De seguro muchas veces te descubres pensando:
“¿Habré dicho algo incorrecto?”
“¿Le habré caído mal?”
“¿Qué estarán pensando de mí?”
Y aunque intentas no darle importancia, sigues repasando en tu cabeza conversaciones, gestos, mensajes o silencios.
Muchas veces interpretamos esto como inseguridad. Pero no siempre se trata de eso.
La necesidad de aprobación suele interpretarse como un problema individual, cuando en realidad tiene relación con algo profundamente humano: necesitamos sentirnos aceptados, reconocidos y parte de los vínculos que nos importan. Los seres humanos necesitamos pertenecer.
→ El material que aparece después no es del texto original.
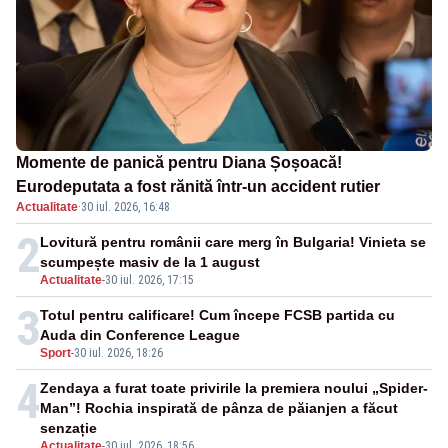
Momente de panică pentru Diana Șoșoacă!
Eurodeputata a fost rănită într-un accident rutier
Actualitate
·
30 iul. 2026, 16:48
2
Lovitură pentru românii care merg în Bulgaria! Vinieta se
scumpește masiv de la 1 august
Actualitate
-
30 iul. 2026, 17:15
3
Totul pentru calificare! Cum începe FCSB partida cu
Auda din Conference League
Sport
-
30 iul. 2026, 18:26
4
Zendaya a furat toate privirile la premiera noului „Spider-
Man”! Rochia inspirată de pânza de păianjen a făcut
senzație
Actualitate
-
30 iul. 2026, 18:56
El problema aparece cuando la opinión de los demás se transforma en la principal referencia para evaluar nuestro propio valor.
En esos casos, una crítica puede sentirse devastadora, una diferencia de opinión puede vivirse como rechazo y la desaprobación puede generar mucho más malestar del que parece.
A veces esa sensibilidad tiene historia.
Quizás, creciste sintiendo que debías cumplir ciertas expectativas para sentirte valorado.
O aprendiste que equivocarte podía tener consecuencias importantes en tus relaciones.
Entonces, con el tiempo, la opinión de los demás deja de ser sólo una opinión.
Y empieza a sentirse como una medida muy significativa de tu valor personal.
Comprender de dónde viene esta necesidad de aprobación suele ser más transformador que intentar negarla.
Porque no se trata de dejar de necesitar a los otros. Se trata de que tu valor personal no dependa exclusivamente de ellos.
Más que preguntarnos cómo dejar de preocuparnos por lo que piensan los demás, quizás una pregunta interesante sería:
¿De qué manera aprendí a relacionar mi valor personal con la mirada de otros?